МОИ ЖЕНЩИНЫ Май 1959 Американка.

Мальчикам и девочкам, юношам и девушкам, отцам и матерям о половом воспитании настоящих мужчин.

(Иллюстрации: сайт "Все девушки "Плейбой" с 1953 по 2010 годы").


После первомайской демонстрации 1959 года у нас начались работы в саду и в огороде на даче. Я ждал этого момента всю зиму.

Отец сказал, что перед школой мне надо отдохнуть от детского сада, и я целые дни проводил на даче в деревне. Кстати, здесь жили как деревенские ребята, так и городские приезжие дачники.

Вскоре все местные и приезжие ребята и девчонки подружились и вместе гоняли по деревне и окрестностям, придумывая себе и другим приключения.

Одним из самых любимых занятий деревенских ребят была игра в «навозные стрелялки».

Делалось это очень просто…

Бралась гибкая не толстая палка или ореховый прут. Одним концом втыкалась в свежую «коровью лепёшку» или в жидкую грязь. Потом сгибалась, как лук, а затем нижний конец палки или прута резко освобождался.
Палка разгибалась и выстреливала навозной массой в нужную сторону.

Например, на стене какого-нибудь сарая, оставалась красивая навозная клякса.

Высшим достижением игры в «навозные стрелялки» считалось попадание в окно дома, дверь или в человека.

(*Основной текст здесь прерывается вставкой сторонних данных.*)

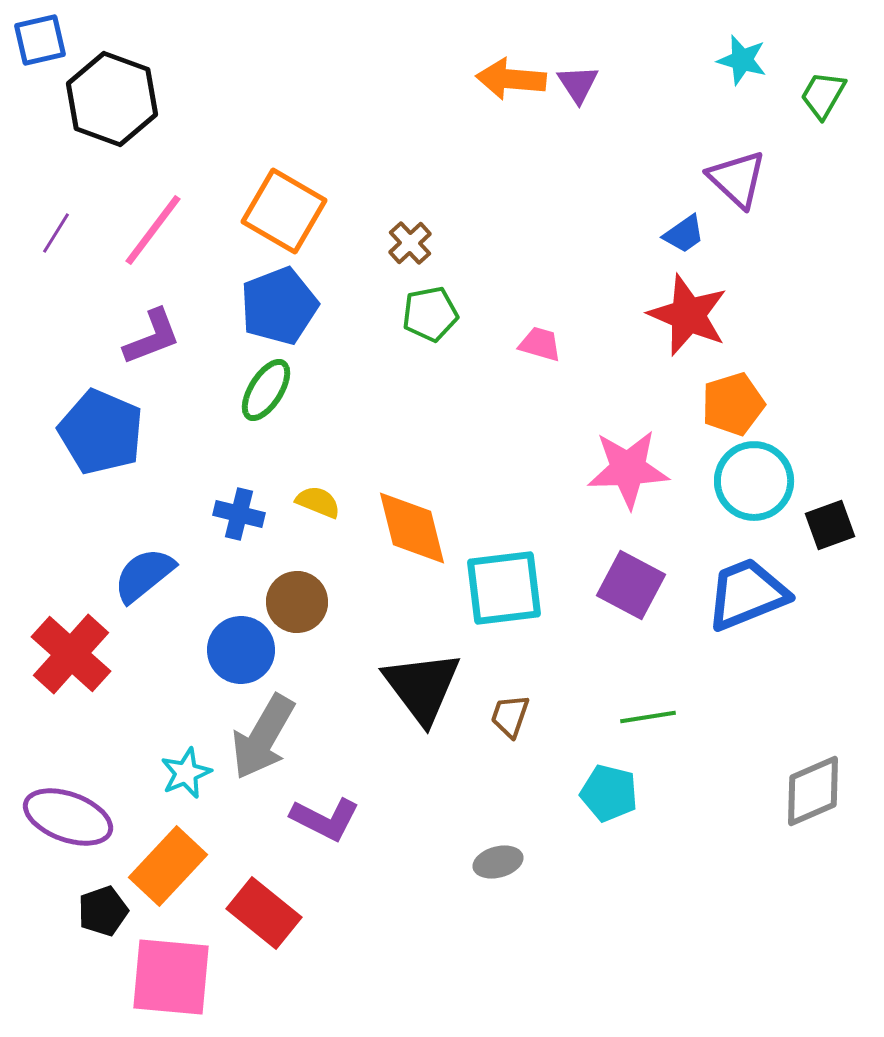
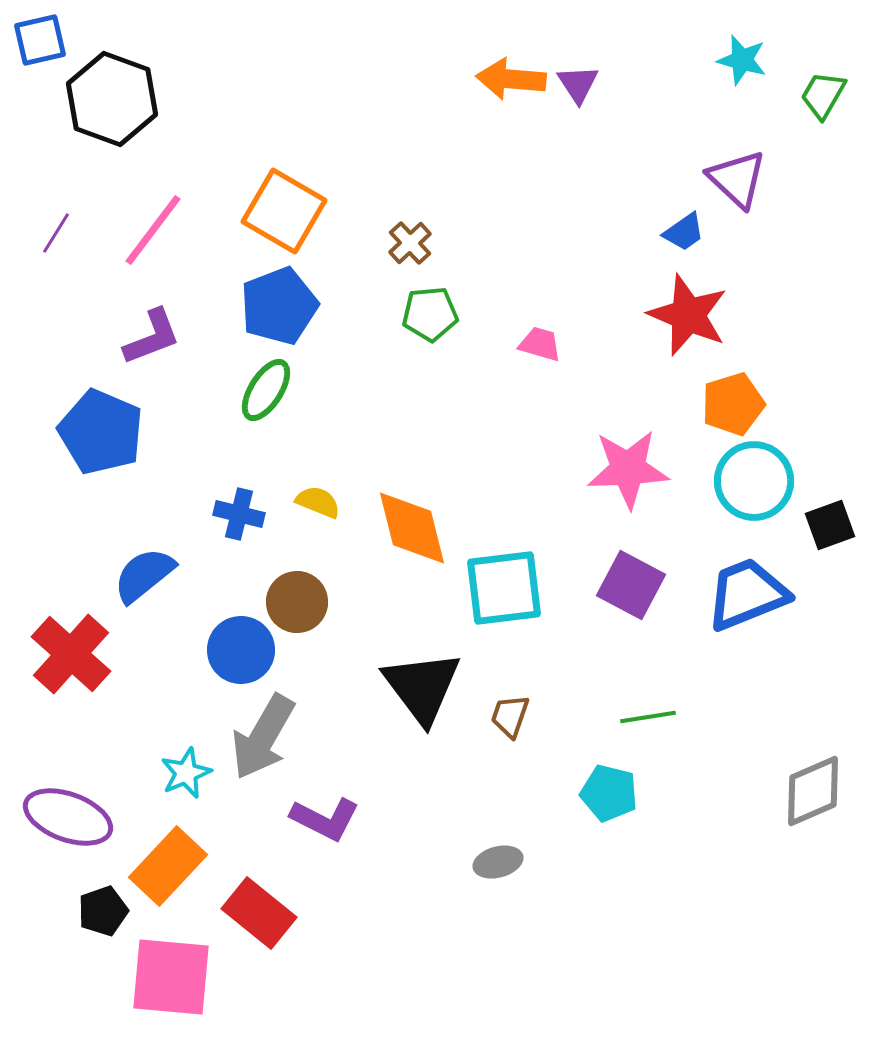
blue trapezoid at (684, 234): moved 2 px up
green pentagon at (430, 314): rotated 6 degrees clockwise
red rectangle at (264, 913): moved 5 px left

Конечно, в первую очередь попадали под обстрел мы, городские мальчишки.

Так продолжалось до тех пор, пока мы «городские» тоже не научились стрелять коровьим навозом.

Были и другие подобные игры, которые, надо сказать прямо, не развивали хорошие качества в человеке, но были азартными, интересными и заманчивыми.

Это были игры на деньги «в пристенок», «в карты», «в вышибалу» и другие...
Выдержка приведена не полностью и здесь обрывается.